== About this exercise ==
Your answer should consist of each line below that contains the string "sure".

───── Supplied data

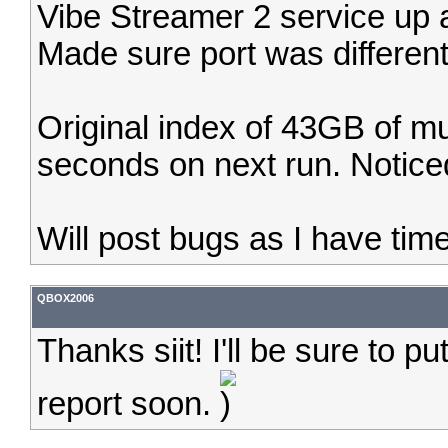
Vibe Streamer 2 service up an
Made sure port was different
Original index of 43GB of m
seconds on next run. Noticed 
Will post bugs as I have time t
QBOX2006
Thanks siit! I'll be sure to p
report soon.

──────────

== Solution to this exercise ==
Made sure port was different
Thanks siit! I'll be sure to p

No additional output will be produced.